- [About this task] Pull every line holding the word "giặt" from the data below and copy it.

Top of Records to use

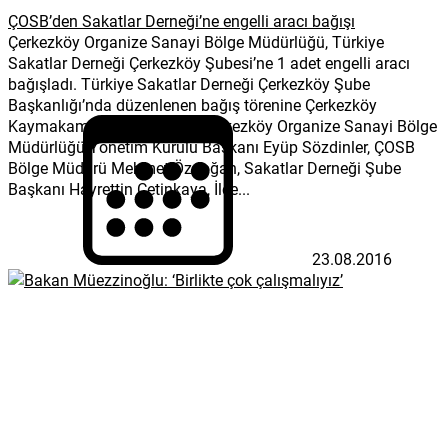
ÇOSB’den Sakatlar Derneği’ne engelli aracı bağışı
Çerkezköy Organize Sanayi Bölge Müdürlüğü, Türkiye
Sakatlar Derneği Çerkezköy Şubesi’ne 1 adet engelli aracı
bağışladı. Türkiye Sakatlar Derneği Çerkezköy Şube
Başkanlığı’nda düzenlenen bağış törenine Çerkezköy
Kaymakamı Metin Kubilay, Çerkezköy Organize Sanayi Bölge
Müdürlüğü Yönetim Kurulu Başkanı Eyüp Sözdinler, ÇOSB
Bölge Müdürü Mehmet Özdoğan, Sakatlar Derneği Şube
Başkanı Hayrettin Çetinkaya, İlçe...
23.08.2016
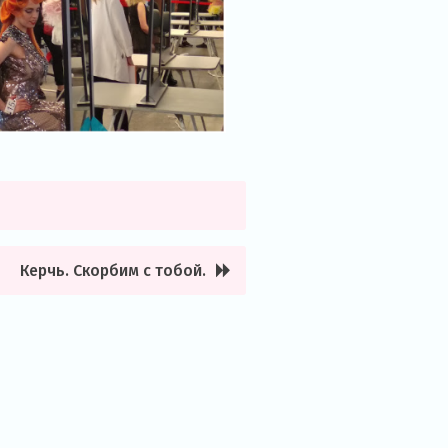
Керчь. Скорбим с тобой.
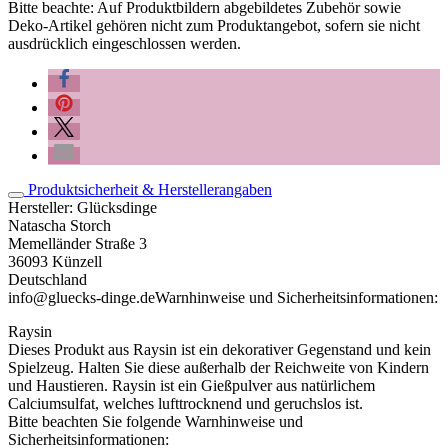
Bitte beachte: Auf Produktbildern abgebildetes Zubehör sowie
Deko-Artikel gehören nicht zum Produktangebot, sofern sie nicht
ausdrücklich eingeschlossen werden.
Produktsicherheit & Herstellerangaben
Hersteller:
Glücksdinge
Natascha Storch
Memelländer Straße 3
36093 Künzell
Deutschland
info@gluecks-dinge.de
Warnhinweise und Sicherheitsinformationen:
Raysin
Dieses Produkt aus Raysin ist ein dekorativer Gegenstand und kein
Spielzeug. Halten Sie diese außerhalb der Reichweite von Kindern
und Haustieren. Raysin ist ein Gießpulver aus natürlichem
Calciumsulfat, welches lufttrocknend und geruchslos ist.
Bitte beachten Sie folgende Warnhinweise und
Sicherheitsinformationen:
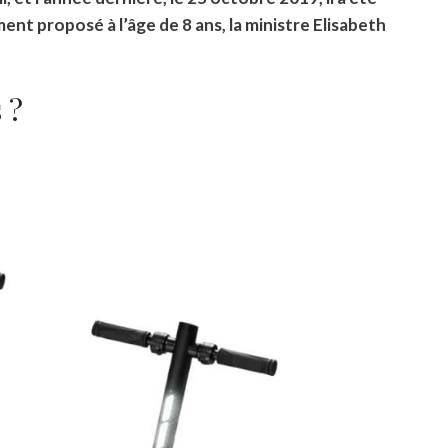
ent proposé à l’âge de 8 ans, la ministre Elisabeth
 ?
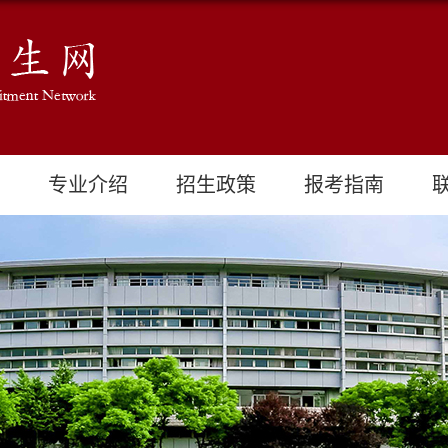
专业介绍
招生政策
报考指南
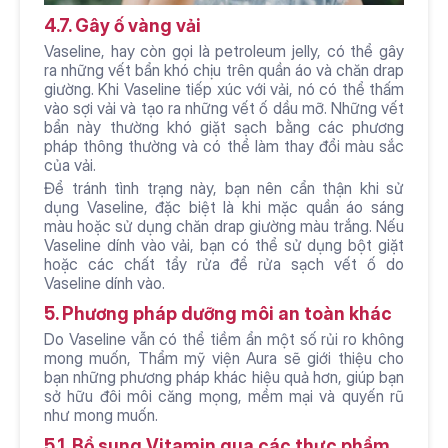
4.7. Gây ố vàng vải
Vaseline, hay còn gọi là petroleum jelly, có thể gây 
ra những vết bẩn khó chịu trên quần áo và chăn drap 
giường. Khi Vaseline tiếp xúc với vải, nó có thể thấm 
vào sợi vải và tạo ra những vết ố dầu mỡ. Những vết 
bẩn này thường khó giặt sạch bằng các phương 
pháp thông thường và có thể làm thay đổi màu sắc 
của vải.
Để tránh tình trạng này, bạn nên cẩn thận khi sử 
dụng Vaseline, đặc biệt là khi mặc quần áo sáng 
màu hoặc sử dụng chăn drap giường màu trắng. Nếu 
Vaseline dính vào vải, bạn có thể sử dụng bột giặt 
hoặc các chất tẩy rửa để rửa sạch vết ố do 
Vaseline dính vào. 
5. Phương pháp dưỡng môi an toàn khác
Do Vaseline vẫn có thể tiềm ẩn một số rủi ro không 
mong muốn, Thẩm mỹ viện Aura sẽ giới thiệu cho 
bạn những phương pháp khác hiệu quả hơn, giúp bạn 
sở hữu đôi môi căng mọng, mềm mại và quyến rũ 
như mong muốn.
5.1. Bổ sung Vitamin qua các thực phẩm 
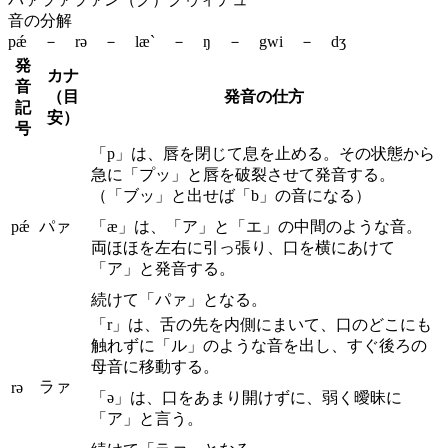
音の分解
pǽ － rə － læ` － ŋ － gwi － dʒ
発
カナ
音
（目
発音の仕方
記
安）
号
「p」は、唇を閉じて息を止める。その状態から
急に「プッ」と唇を破裂させて発音する。
（「ブッ」と出せば「b」の音になる）
pǽ
パァ
「æ」は、「ア」と「エ」の中間のような音。
両ほほを左右に引っ張り、口を横にあけて
「ア」と発音する。
続けて「パァ」となる。
「r」は、舌の先を内側にまいて、口のどこにも
触れずに「ル」のような音を出し、すぐ後ろの
母音に移動する。
ラァ
rə
「ə」は、口をあまり開けずに、弱く曖昧に
「ア」と言う。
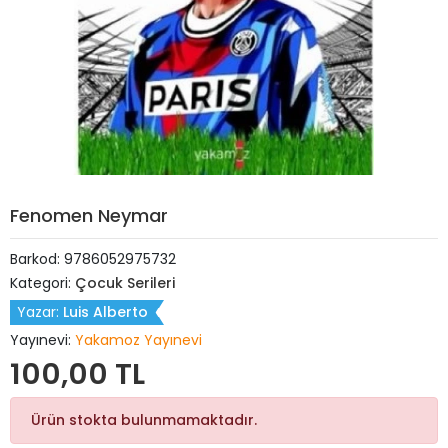
Fenomen Neymar
Barkod:
9786052975732
Kategori:
Çocuk Serileri
Yazar:
Luis Alberto
Yayınevi:
Yakamoz Yayınevi
100,00 TL
Ürün stokta bulunmamaktadır.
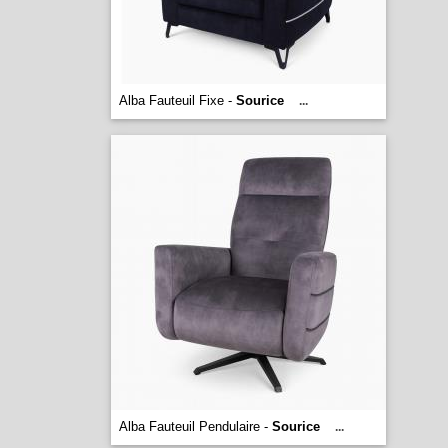
Alba Fauteuil Fixe -
Sourice
...
Alba Fauteuil Pendulaire -
Sourice
...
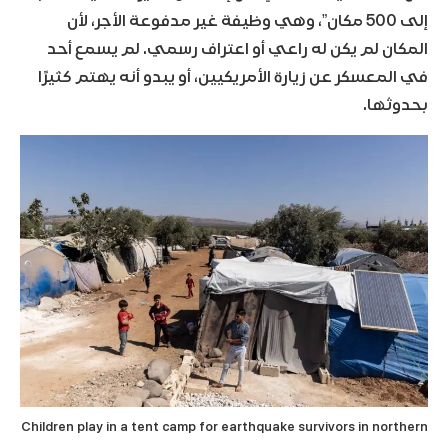
إلى 500 مكان”، وهي وظيفة غير مدفوعة الأجر، لأن
المكان لم يكن له راعي أو اعتراف رسمي. لم يسمع أحد
في المعسكر عن زيارة الأمريكيين، أو يبدو أنه يهتم كثيرًا
بحدوثها.
Children play in a tent camp for earthquake survivors in northern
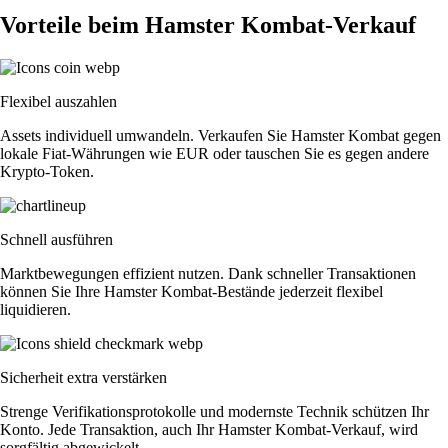
Vorteile beim Hamster Kombat-Verkauf
Flexibel auszahlen
Assets individuell umwandeln. Verkaufen Sie Hamster Kombat gegen
lokale Fiat-Währungen wie EUR oder tauschen Sie es gegen andere
Krypto-Token.
Schnell ausführen
Marktbewegungen effizient nutzen. Dank schneller Transaktionen
können Sie Ihre Hamster Kombat-Bestände jederzeit flexibel
liquidieren.
Sicherheit extra verstärken
Strenge Verifikationsprotokolle und modernste Technik schützen Ihr
Konto. Jede Transaktion, auch Ihr Hamster Kombat-Verkauf, wird
sorgfältig abgewickelt.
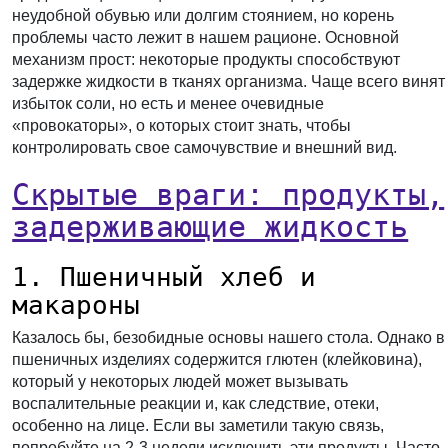
неудобной обувью или долгим стоянием, но корень
проблемы часто лежит в нашем рационе. Основной
механизм прост: некоторые продукты способствуют
задержке жидкости в тканях организма. Чаще всего винят
избыток соли, но есть и менее очевидные
«провокаторы», о которых стоит знать, чтобы
контролировать свое самочувствие и внешний вид.
Скрытые враги: продукты,
задерживающие жидкость
1. Пшеничный хлеб и
макароны
Казалось бы, безобидные основы нашего стола. Однако в
пшеничных изделиях содержится глютен (клейковина),
который у некоторых людей может вызывать
воспалительные реакции и, как следствие, отеки,
особенно на лице. Если вы заметили такую связь,
попробуйте на 2-3 недели исключить эти продукты. Часто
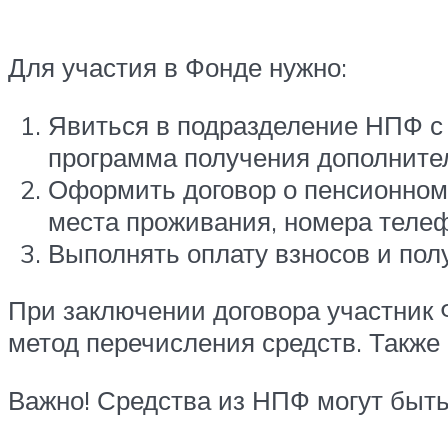
Для участия в Фонде нужно:
Явиться в подразделение НПФ с
программа получения дополните
Оформить договор о пенсионном
места проживания, номера телеф
Выполнять оплату взносов и пол
При заключении договора участник 
метод перечисления средств. Также
Важно! Средства из НПФ могут быть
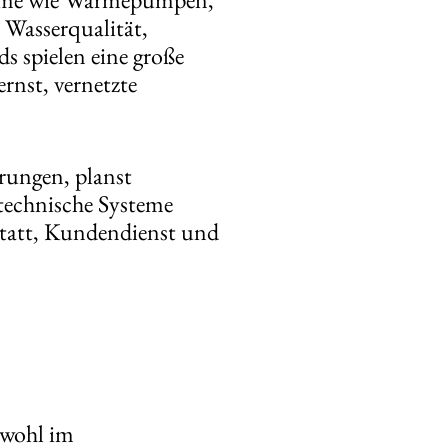
Wasserqualität,
s spielen eine große
ernst, vernetzte
örungen, planst
technische Systeme
kstatt, Kundendienst und
owohl im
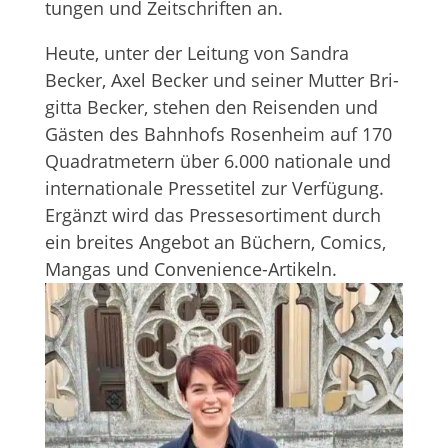
tun­gen und Zeit­schrif­ten an.
Heute, unter der Lei­tung von San­dra
Becker, Axel Becker und sei­ner Mut­ter Bri­
gitta Becker, ste­hen den Rei­sen­den und
Gäs­ten des Bahn­hofs Rosen­heim auf 170
Qua­drat­me­tern über 6.000 natio­nale und
inter­na­tio­nale Pres­se­ti­tel zur Ver­fü­gung.
Ergänzt wird das Pres­se­sor­ti­ment durch
ein brei­tes Ange­bot an Büchern, Comics,
Man­gas und Convenience-Artikeln.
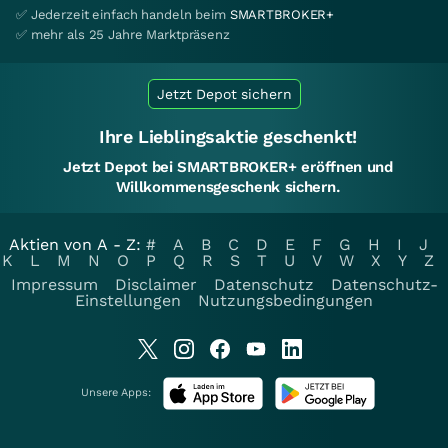
✅ Jederzeit einfach handeln beim
SMARTBROKER+
✅ mehr als 25 Jahre Marktpräsenz
Jetzt Depot sichern
Ihre Lieblingsaktie geschenkt!
Jetzt Depot bei SMARTBROKER+ eröffnen und
Willkommensgeschenk sichern.
Aktien von A - Z:
#
A
B
C
D
E
F
G
H
I
J
K
L
M
N
O
P
Q
R
S
T
U
V
W
X
Y
Z
Impressum
Disclaimer
Datenschutz
Datenschutz-
Einstellungen
Nutzungsbedingungen
Unsere Apps:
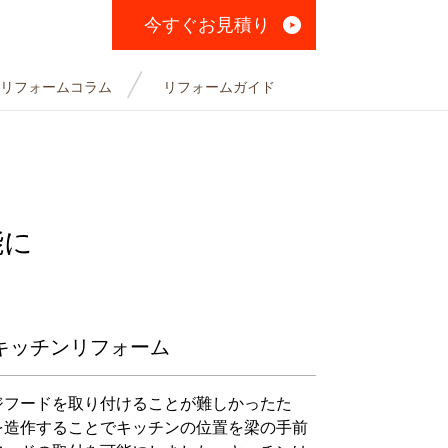
今すぐお見積り
リフォームコラム
リフォームガイド
能に
キッチンリフォーム
ジフードを取り付けることが難しかったた
を造作することでキッチンの位置を梁の手前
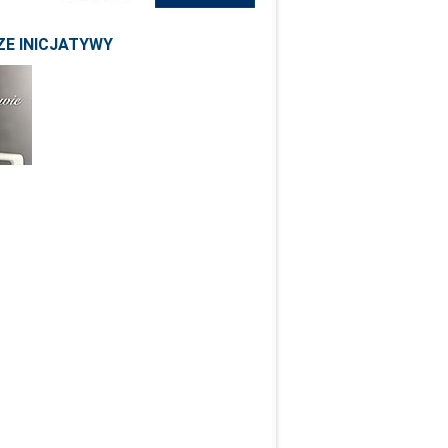
E INICJATYWY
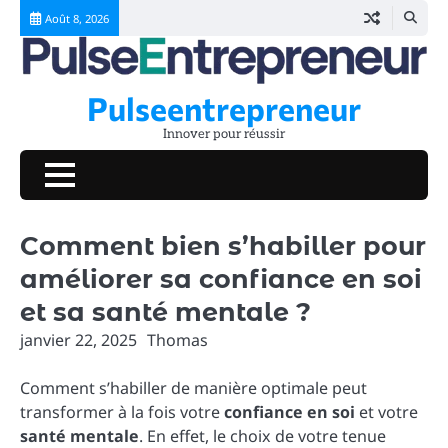
Skip
Août 8, 2026
to
content
Pulseentrepreneur
Innover pour réussir
Comment bien s’habiller pour
améliorer sa confiance en soi
et sa santé mentale ?
janvier 22, 2025
Thomas
Comment s’habiller de manière optimale peut
transformer à la fois votre
confiance en soi
et votre
santé mentale
. En effet, le choix de votre tenue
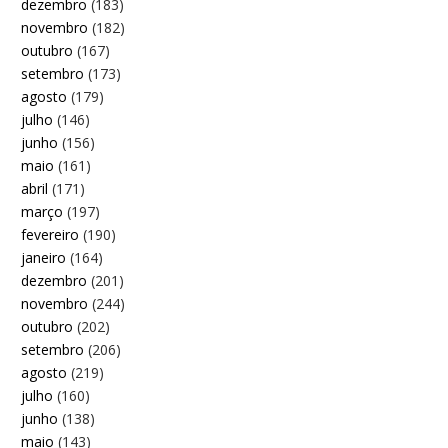
dezembro
(183)
novembro
(182)
outubro
(167)
setembro
(173)
agosto
(179)
julho
(146)
junho
(156)
maio
(161)
abril
(171)
março
(197)
fevereiro
(190)
janeiro
(164)
dezembro
(201)
novembro
(244)
outubro
(202)
setembro
(206)
agosto
(219)
julho
(160)
junho
(138)
maio
(143)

Bottom of Records to use

- [Answer to this task]
bẩn này thường khó giặt sạch bằng các phương 
Vaseline dính vào vải, bạn có thể sử dụng bột giặt 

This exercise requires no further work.